Leonardo Padura rend un hommageaux «hérétiques»

Un tableau de Rembrandt sert de fil rouge à l’écrivain

cubain, qui raconte le destin d’une famille juive de l’Amsterdam du XVIIe siècle au Cuba d’aujourd’hui

Genre: Roman
Qui ? Leonardo Padura
Titre: Hérétiques
Trad. de l’espagnol (Cuba)par Elena Zayas
Chez qui ? Métailié, 606 p.

La Havane, 1939. Sur le quai, le petit Daniel Kaminsky et son oncle Joseph attendent leur famille. Ils ne sont pas les seuls: de nombreux membres de la communauté juive de Cuba sont venus accueillir les passagers du SS Saint-Louis. Mais le paquebot repartira avec ses passagers.

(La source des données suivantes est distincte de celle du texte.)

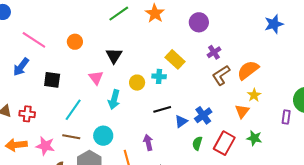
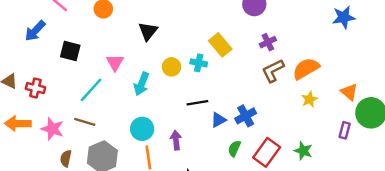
pink triangle: (96, 78) -> (115, 62), moved
orange triangle: (242, 111) -> (349, 92), moved, turned -35
cyan circle: (103, 136) -> (142, 129), moved

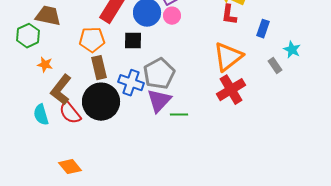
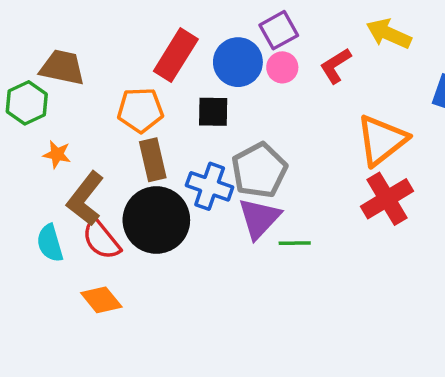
red L-shape: (229, 15) -> (336, 66), moved, turned 50
orange diamond: (70, 167) -> (101, 300), moved

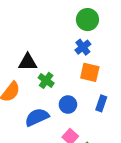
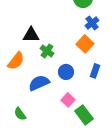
blue cross: (83, 47) -> (92, 23), moved
orange square: (90, 72) -> (85, 44), turned 30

Leonardo Padura ouvre Hérétiques sur cet épisode peu glorieux de l’histoire de son pays. Neuf cents Juifs sont à bord du SS. Saint-Louis. Ils doivent transiter par Cuba avant de rejoindre les Etats-Unis. Les billets et le visa leur ont été vendus à un prix exorbitant pour des gens que le régime nazi a privés de tous leurs biens. Mais dans le temps de la traversée, le gouvernement cubain change les conditions d’accueil et augmente les prix.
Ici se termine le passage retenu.